Sur un chantier, entre les travaux en extérieur, les efforts physiques et les températures parfois élevées, pouvoir s’hydrater facilement est essentiel. C’est aussi une obligation pour l’employeur.
Le Code du travail encadre en effet la mise à disposition d’eau potable sur les chantiers. Quantité minimale, eau fraîche, accessibilité, fortes chaleurs… Que faut-il réellement prévoir pour être en conformité ?
On fait le point.
L’employeur doit-il fournir de l’eau potable sur un chantier ?
Oui.

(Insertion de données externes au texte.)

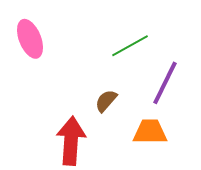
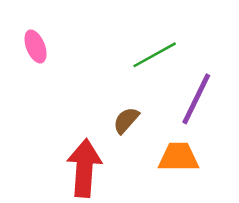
pink ellipse: (30, 39) -> (36, 46), size x0.7

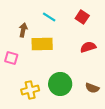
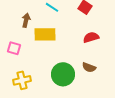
brown semicircle: (92, 88) -> (89, 67), moved
yellow cross: (30, 90) -> (22, 80), moved

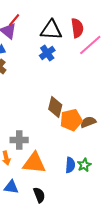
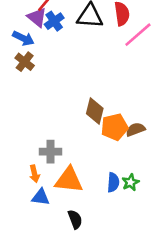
blue cross: (47, 53) -> (54, 21), moved
blue triangle: (11, 187) -> (41, 197), moved

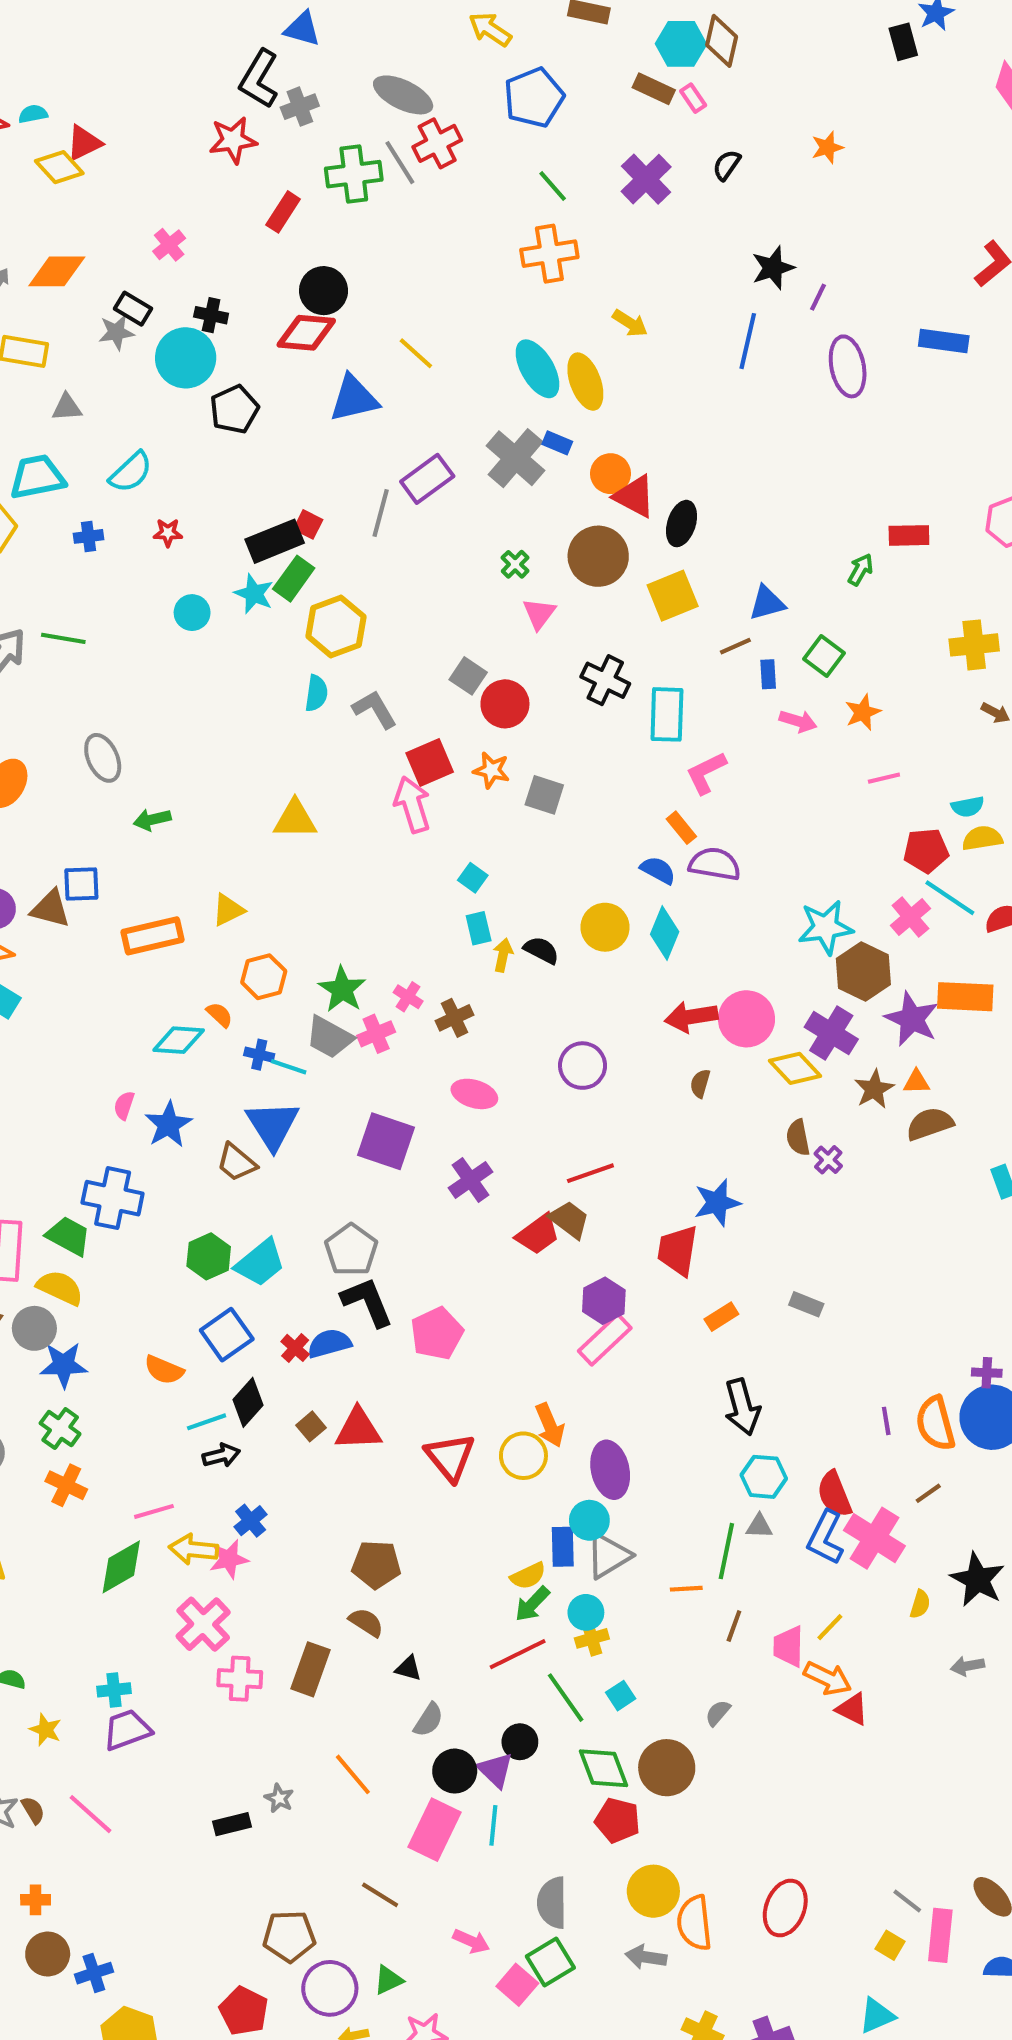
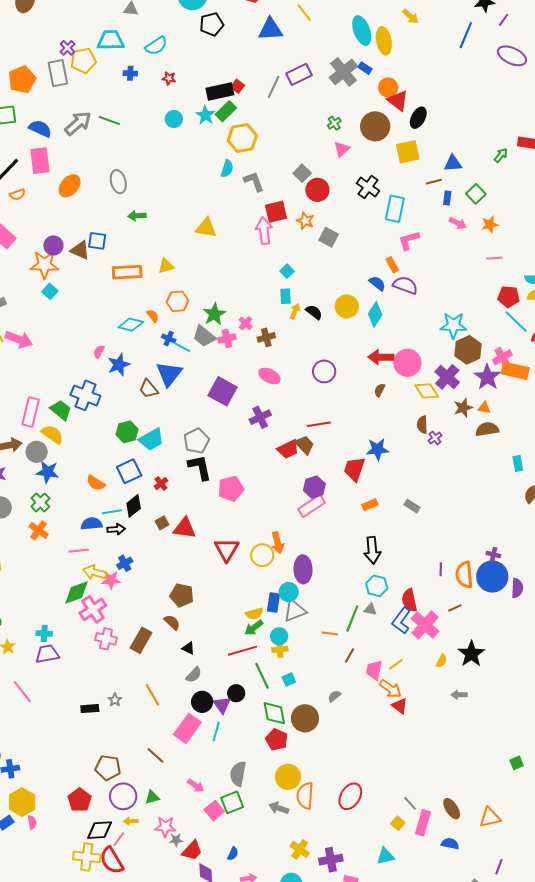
purple ellipse: (848, 366) -> (512, 56), turned -64
pink cross: (910, 917) -> (502, 357), moved
blue semicircle: (329, 1343) -> (92, 524), moved
green diamond: (121, 1567) -> (77, 593), moved

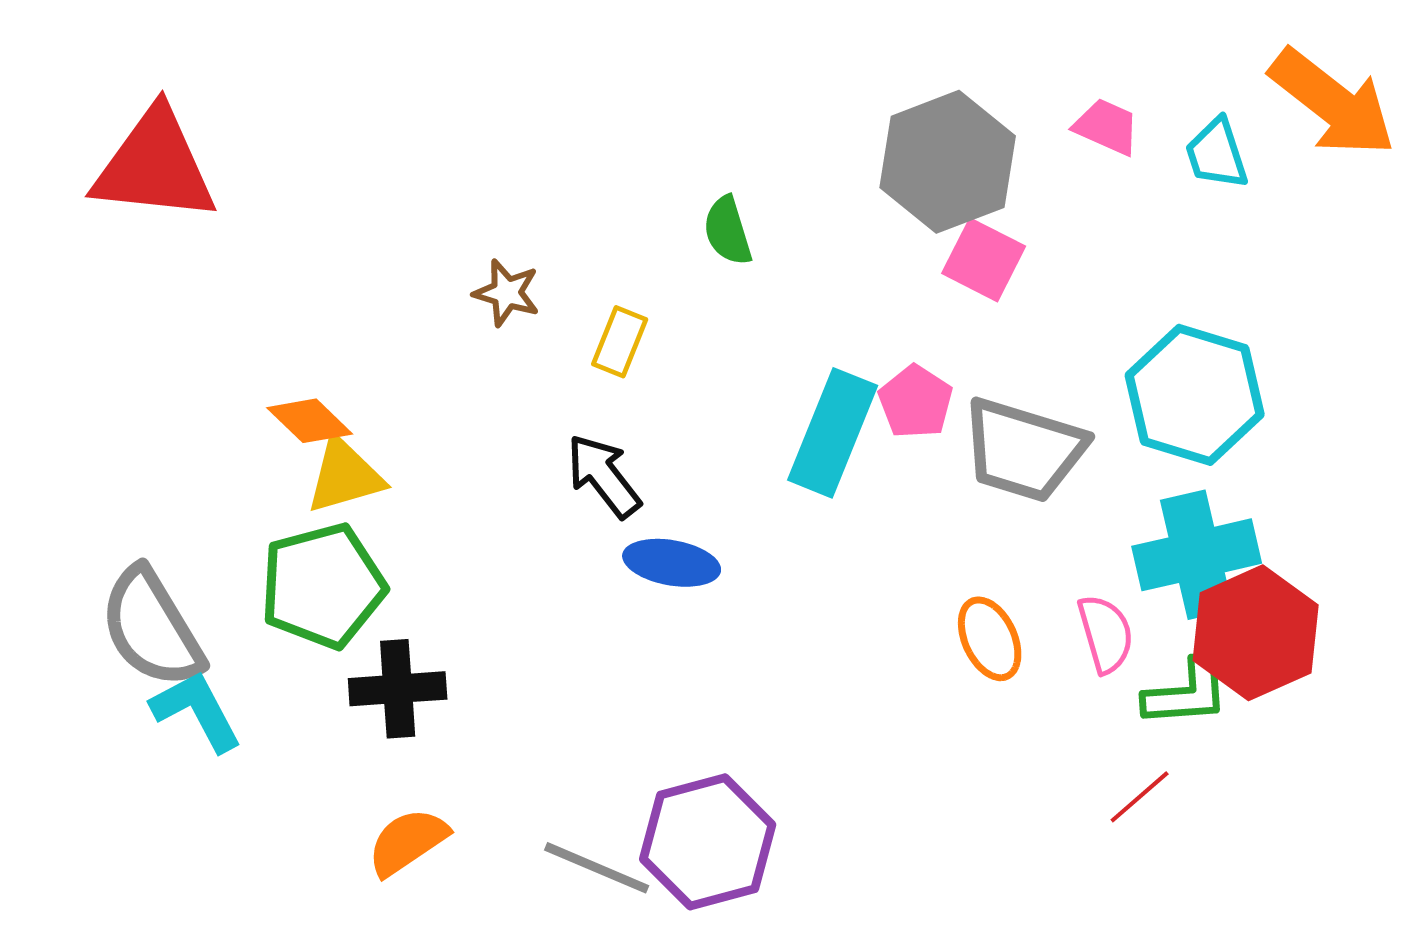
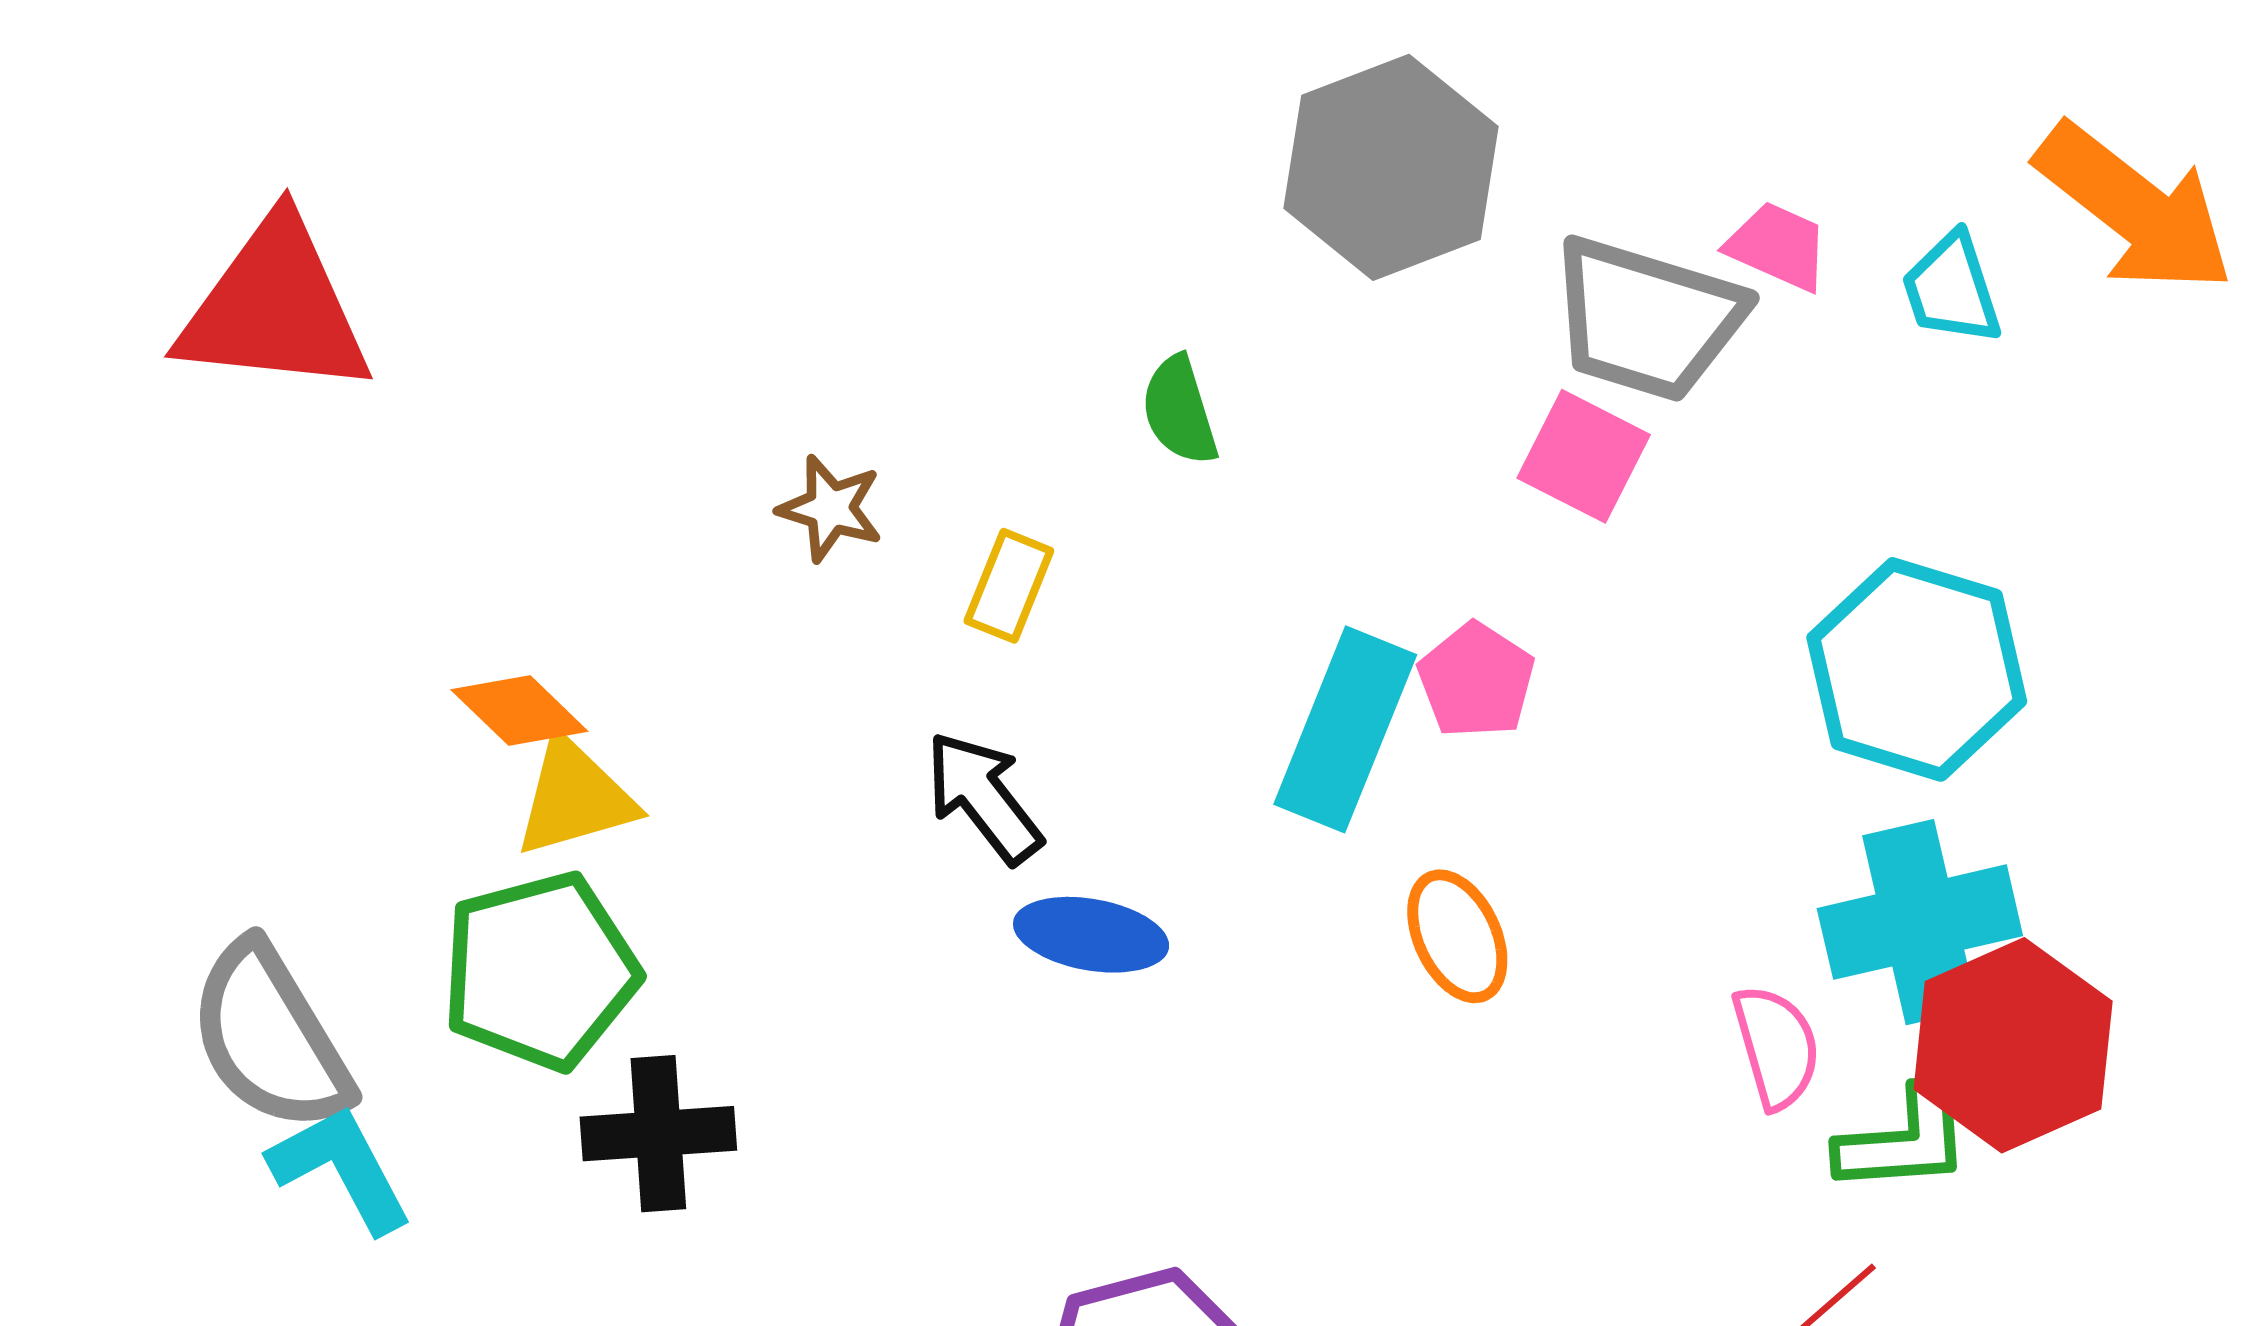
gray hexagon: (948, 162) -> (1391, 167), moved
gray trapezoid: (1024, 450) -> (1647, 319), moved
orange ellipse: (990, 639) -> (1457, 936), moved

Sur les chantiers du bâtiment et du génie civil, l’employeur doit mettre à disposition des travailleurs de l’eau potable et fraîche afin qu’ils puissent se désaltérer et se rafraîchir.
Cette obligation est notamment prévue par l’article R4534-143 du Code du travail.
La mise à disposition d’eau doit donc être anticipée dès l’organisation du chantier, notamment lorsque celui-ci se trouve dans une zone où l’accès au réseau d’eau est difficile ou inexistant.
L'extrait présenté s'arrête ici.